▶ [The problem]: Every line that holds the word "افزار" needs to be copied from the data below.

(Saved data entries)
--

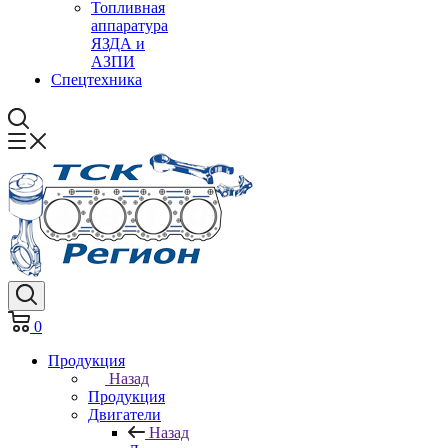
Топливная
аппаратура
ЯЗДА и
АЗПИ
Спецтехника
0
Продукция
Назад
Продукция
Двигатели
Назад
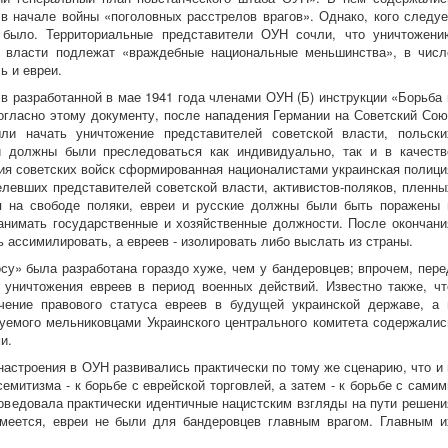
в начале войны «поголовных расстрелов врагов». Однако, кого следуе
 было. Территориальные представители ОУН сочли, что уничтожени
й власти подлежат «враждебные национальные меньшинства», в числ
ь и евреи.
 в разработанной в мае 1941 года членами ОУН (Б) инструкции «Борьба 
огласно этому документу, после нападения Германии на Советский Сою
ли начать уничтожение представителей советской власти, польски
и должны были преследоваться как индивидуально, так и в качеств
ия советских войск сформированная националистами украинская полици
левших представителей советской власти, активистов-поляков, пленны
я на свободе поляки, евреи и русские должны были быть поражены 
занимать государственные и хозяйственные должности. После окончани
 ассимилировать, а евреев - изолировать либо выслать из страны.
су» была разработана гораздо хуже, чем у бандеровцев; впрочем, пере
 уничтожения евреев в период военных действий. Известно также, чт
чение правового статуса евреев в будущей украинской державе, а 
руемого мельниковцами Украинского центрального комитета содержалис
и.
настроения в ОУН развивались практически по тому же сценарию, что и 
семитизма - к борьбе с еврейской торговлей, а затем - к борьбе с самим
поведовала практически идентичные нацистским взгляды на пути решени
умеется, евреи не были для бандеровцев главным врагом. Главным и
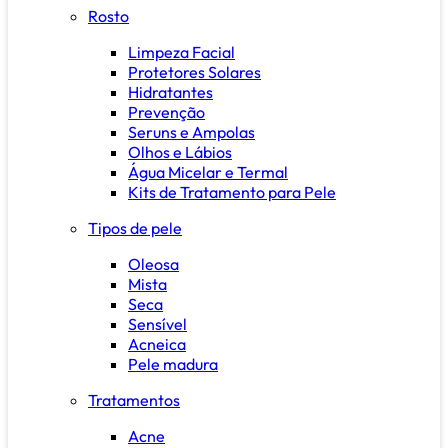
Rosto
Limpeza Facial
Protetores Solares
Hidratantes
Prevenção
Seruns e Ampolas
Olhos e Lábios
Água Micelar e Termal
Kits de Tratamento para Pele
Tipos de pele
Oleosa
Mista
Seca
Sensível
Acneica
Pele madura
Tratamentos
Acne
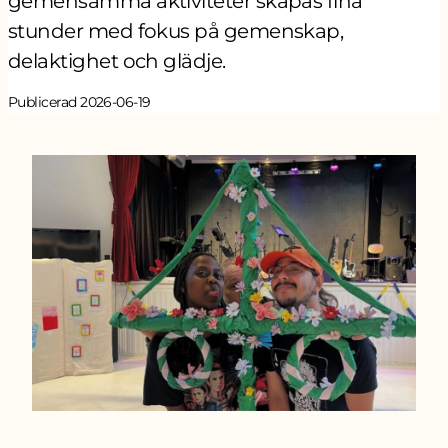
gemensamma aktiviteter skapas fina
stunder med fokus på gemenskap,
delaktighet och glädje.
Publicerad 2026-06-19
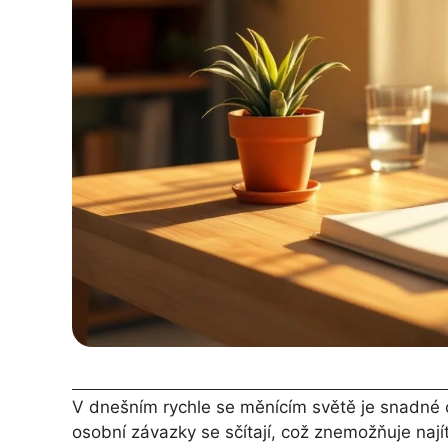
V dnešním rychle se měnícím světě je snadné cí
osobní závazky se sčítají, což znemožňuje naj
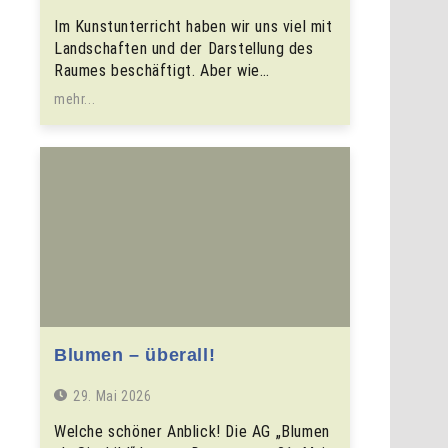
Im Kunstunterricht haben wir uns viel mit
Landschaften und der Darstellung des
Raumes beschäftigt. Aber wie…
mehr...
Blumen – überall!
29. Mai 2026
Welche schöner Anblick! Die AG „Blumen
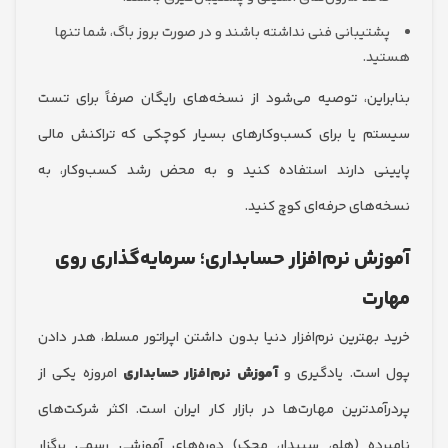
تیبانی فنی نداشته باشند و در صورت بروز باگ، شما تنها
د.
این، توصیه می‌شود از نسخه‌های رایگان صرفاً برای تست
 یا برای کسب‌وکارهای بسیار کوچکی که تراکنش مالی
ی دارند استفاده کنید و به محض رشد کسب‌وکار، به
های حرفه‌ای کوچ کنید.
ش نرم‌افزار حسابداری؛ سرمایه‌گذاری روی
ت
بهترین نرم‌افزار دنیا بدون داشتن اپراتور مسلط، هدر دادن
ست. یادگیری و
آموزش نرم‌افزار حسابداری
امروزه یکی از
مدترین مهارت‌ها در بازار کار ایران است. اکثر شرکت‌های
ده (هلو، سپیدار، محک) دوره‌های آموزشی رسمی برگزار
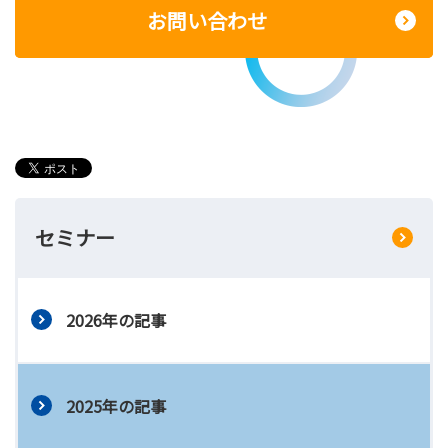
お問い合わせ
セミナー
2026年の記事
2025年の記事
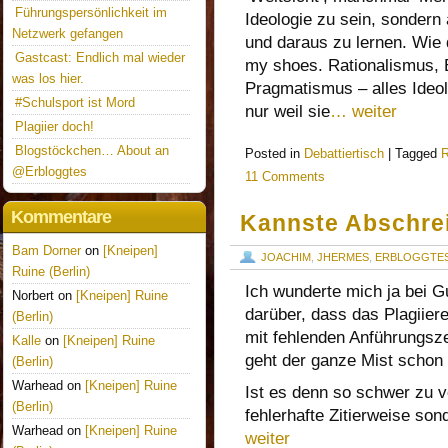
Führungspersönlichkeit im
Ideologie zu sein, sonder
Netzwerk gefangen
und daraus zu lernen. Wie 
Gastcast: Endlich mal wieder
my shoes. Rationalismus, E
was los hier.
Pragmatismus – alles Ideo
#Schulsport ist Mord
nur weil sie
… weiter
Plagiier doch!
Blogstöckchen… About an
Posted in
Debattiertisch
|
Tagged
R
@Erbloggtes
11 Comments
Kommentare
Kannste Abschre
Bam Dorner
on
[Kneipen]
JOACHIM
,
JHERMES
,
ERBLOGGTE
Ruine (Berlin)
Ich wunderte mich ja bei 
Norbert on
[Kneipen] Ruine
darüber, dass das Plagiiere
(Berlin)
mit fehlenden Anführungsze
Kalle
on
[Kneipen] Ruine
geht der ganze Mist schon 
(Berlin)
Warhead on
[Kneipen] Ruine
Ist es denn so schwer zu v
(Berlin)
fehlerhafte Zitierweise so
Warhead on
[Kneipen] Ruine
weiter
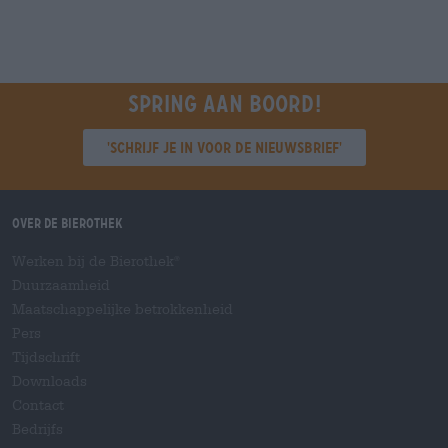
Spring aan boord!
'Schrijf je in voor de nieuwsbrief'
Over de Bierothek
Werken bij de Bierothek
®
Duurzaamheid
Maatschappelijke betrokkenheid
Pers
Tijdschrift
Downloads
Contact
Bedrijfs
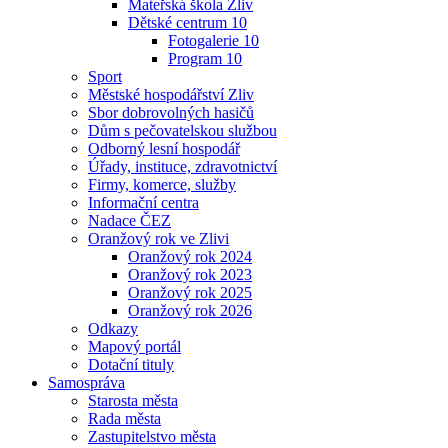
Mateřská škola Zliv
Dětské centrum 10
Fotogalerie 10
Program 10
Sport
Městské hospodářství Zliv
Sbor dobrovolných hasičů
Dům s pečovatelskou službou
Odborný lesní hospodář
Úřady, instituce, zdravotnictví
Firmy, komerce, služby
Informační centra
Nadace ČEZ
Oranžový rok ve Zlivi
Oranžový rok 2024
Oranžový rok 2023
Oranžový rok 2025
Oranžový rok 2026
Odkazy
Mapový portál
Dotační tituly
Samospráva
Starosta města
Rada města
Zastupitelstvo města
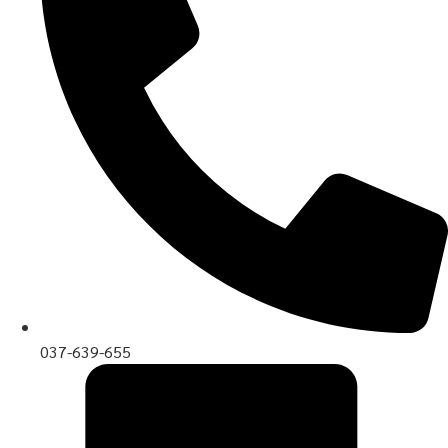
037-639-655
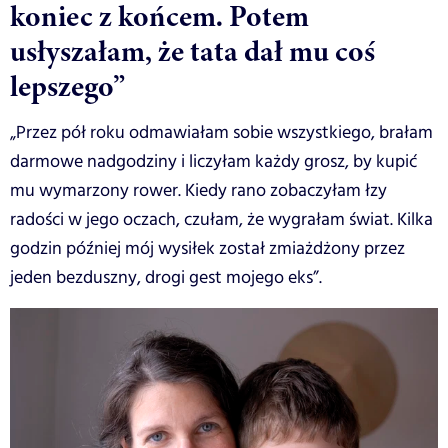
koniec z końcem. Potem
usłyszałam, że tata dał mu coś
lepszego”
„Przez pół roku odmawiałam sobie wszystkiego, brałam
darmowe nadgodziny i liczyłam każdy grosz, by kupić
mu wymarzony rower. Kiedy rano zobaczyłam łzy
radości w jego oczach, czułam, że wygrałam świat. Kilka
godzin później mój wysiłek został zmiażdżony przez
jeden bezduszny, drogi gest mojego eks”.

--

▶ [Output of the task]:
ش نرم‌افزار حسابداری؛ سرمایه‌گذاری روی
بهترین نرم‌افزار دنیا بدون داشتن اپراتور مسلط، هدر دادن
آموزش نرم‌افزار حسابداری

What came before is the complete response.